Persons likely to be at high risk for HIV infection should undergo repeat HIV testing at least annually.
Diagnosis of AIDS
Established by a 2-stage serologic testing process. The initial test is an enzyme immunoassay. A negative EIA is generally considered adequate to exclude infection except during the acute phase following primary infection (The Window Period) before seroconversion occurs and when serologic testing, including Western Blot assay, may be falsely negative. In these patients, EIA testing should be repeated 6-12 weeks later when seroconversion is established. If an acute diagnosis is necessary during the window period, a specific viral test such as the quantitative RNA polymerase chain reaction assay may be useful; in acute infection, the viral load is usually very high (often >100,000 copies/mL). However, use of a viral load study for routine diagnosis or in situations other than during the acute phase of infection is discouraged because of decreased sensitivity and specificity of the test at lower viral loads and the significant cost relative to EIA. In a patient with a positive EIA, the test should be repeated. Repeatedly positive EIA results are confirmed by Western blot assay. Combination testing with EIA followed by Western blot assay has a sensitivity of 99.5% and specificity of 99.99%. Rapid HIV tests are now available in kits that can be used in the clinical setting. These are EIA tests, and positive results require standard follow-up confirmatory testing. Because the EIA requires confirmatory testing, it is never appropriate to tell patients they have HIV infection based on results of any EIA alone before the Western blot results are known.

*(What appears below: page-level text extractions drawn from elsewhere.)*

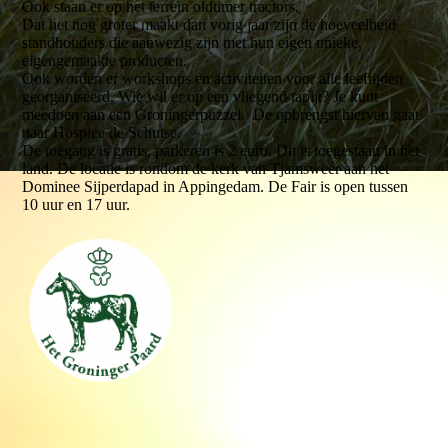
Ook staan er op het terrein oldtimer tractors.
Dat het nog groter maakt dan vorig jaar zijn de hoeveelheid
standhouders die aanwezig zijn met hun eigen unieke,
eigengemaakte producten.
Ook worden er workshops en activiteiten voor alle leeftijden
georganiseerd. Wie wil er op een vliegend tapijt? Je kunt
meedoen aan een Groningerpuzzel. De opbrengst hiervan gaat
naar Hospice de Schutse.
De toegang is gratis, parkeren is 2 euro. Dit is toegestaan in het
land. De locatie is rondom de kerk van Tjamsweer aan het
Dominee Sijperdapad in Appingedam. De Fair is open tussen
10 uur en 17 uur.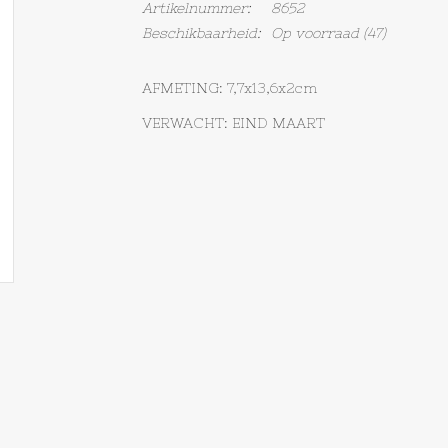
Artikelnummer:
8652
Beschikbaarheid:
Op voorraad
(47)
AFMETING: 7,7x13,6x2cm
VERWACHT: EIND MAART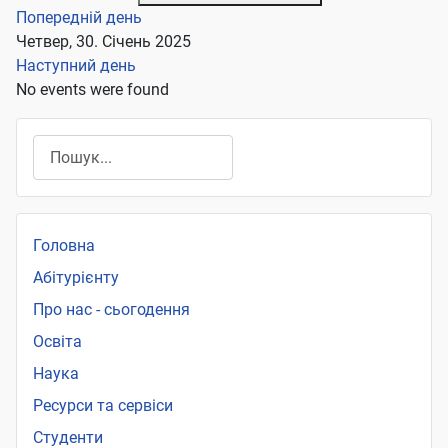
Попередній день
Четвер, 30. Січень 2025
Наступний день
No events were found
Пошук
Головна
Абітурієнту
Про нас - сьогодення
Освіта
Наука
Ресурси та сервіси
Студенти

Indications for HIV testing
(1) Symptoms/Signs of Acute Retroviral Syndrome
(2) Sx/Si of chronic HIV infection
(3) Opportunistic infection
(4) Severe, recurrent, or persistent infection that does not qualify as opportunistic
(5) Presence of TB, HBV, HCV infection, other STDs, hemophilia
(6) History of at-risk behavior (multiple sex partners, MSM, IVDA) or sexual partner of someone who engages in at-risk behavior
(7) All persons ages 13-64 years, unless in population areas with low (<0.1%) prevalence
(8) Known or suspected HIV exposure
(9) Patient request
(10) All pregnant women
(11) Child born to mother infected with HIV
(12) Occupational exposure to blood/body fluid (both source patient and exposed worker)

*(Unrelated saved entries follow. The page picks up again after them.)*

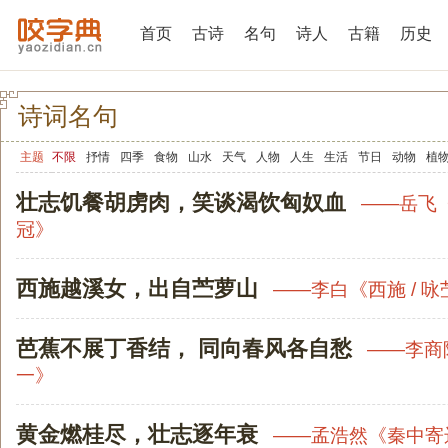
首页
古诗
名句
诗人
古籍
历史
诗词名句
主题
不限
抒情
四季
食物
山水
天气
人物
人生
生活
节日
动物
植
壮志饥餐胡虏肉，笑谈渴饮匈奴血
——
岳飞
冠
》
西施越溪女，出自苎萝山
——
李白
《
西施 / 
芭蕉不展丁香结， 同向春风各自愁
——
李商
一
》
黄金燃桂尽，壮志逐年衰
——
孟浩然
《
秦中寄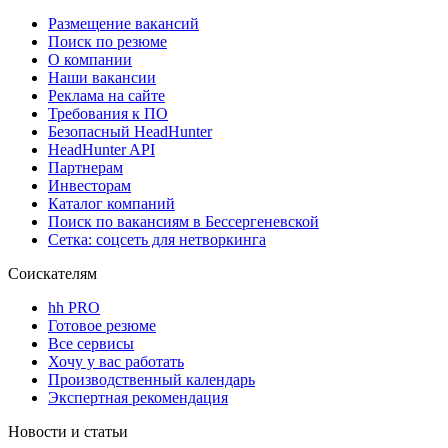
Размещение вакансий
Поиск по резюме
О компании
Наши вакансии
Реклама на сайте
Требования к ПО
Безопасный HeadHunter
HeadHunter API
Партнерам
Инвесторам
Каталог компаний
Поиск по вакансиям в Бессергеневской
Сетка: соцсеть для нетворкинга
Соискателям
hh PRO
Готовое резюме
Все сервисы
Хочу у вас работать
Производственный календарь
Экспертная рекомендация
Новости и статьи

(13) Blood/semen/organ donor
Laboratory Testing as Part of the Evaluation of HIV infection
- Repeat HIV antibody testing if no documentation
- Viral resistance testing at baseline and for treatment failure (now recommended!)

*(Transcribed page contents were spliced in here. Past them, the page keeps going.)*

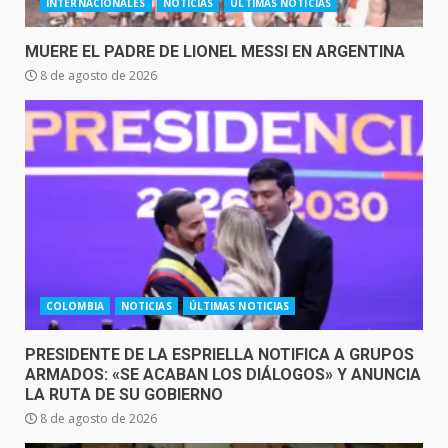
INTERNACIONALES
NOTICIAS
ÚLTIMAS NOTICIAS
MUERE EL PADRE DE LIONEL MESSI EN ARGENTINA
8 de agosto de 2026
COLOMBIA
NOTICIAS
ÚLTIMAS NOTICIAS
PRESIDENTE DE LA ESPRIELLA NOTIFICA A GRUPOS
ARMADOS: «SE ACABAN LOS DIÁLOGOS» Y ANUNCIA
LA RUTA DE SU GOBIERNO
8 de agosto de 2026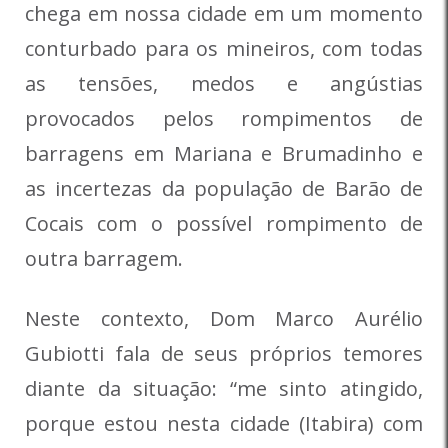
chega em nossa cidade em um momento
conturbado para os mineiros, com todas
as tensões, medos e angústias
provocados pelos rompimentos de
barragens em Mariana e Brumadinho e
as incertezas da população de Barão de
Cocais com o possível rompimento de
outra barragem.
Neste contexto, Dom Marco Aurélio
Gubiotti fala de seus próprios temores
diante da situação: “me sinto atingido,
porque estou nesta cidade (Itabira) com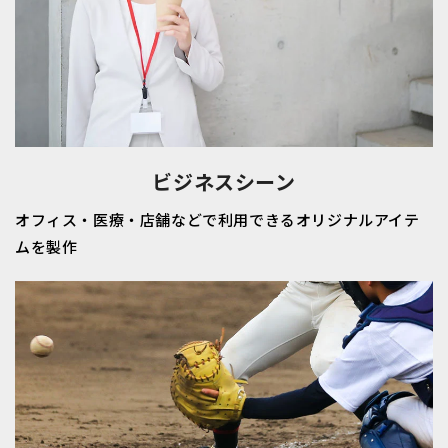
ビジネスシーン
オフィス・医療・店舗などで利用できるオリジナルアイテ
ムを製作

- Quantitative HIV RNA assay (Viral Load)
- CBC with diff
- BMP
- LAEs
- TB skin test or IFN-gamma release assay
- Serologic testing for hepatitis A, B, and C infection
- Serologic testing for syphilis; testing for other STDs
- PAP test
- Toxoplasma serology
- Varicella and cytomegalvirus serologies in high risk individuals
Recommended frequency of CD4 and Viral load monitoring
Repeat testing of CD4 cell count, viral load, complete blood count, and kidney and liver function should be performed whenever HIV regimens are begun or modified, 2 to 8 weeks after therapy is changed, and every 3 to 6 months in patients whose regimens remain stable.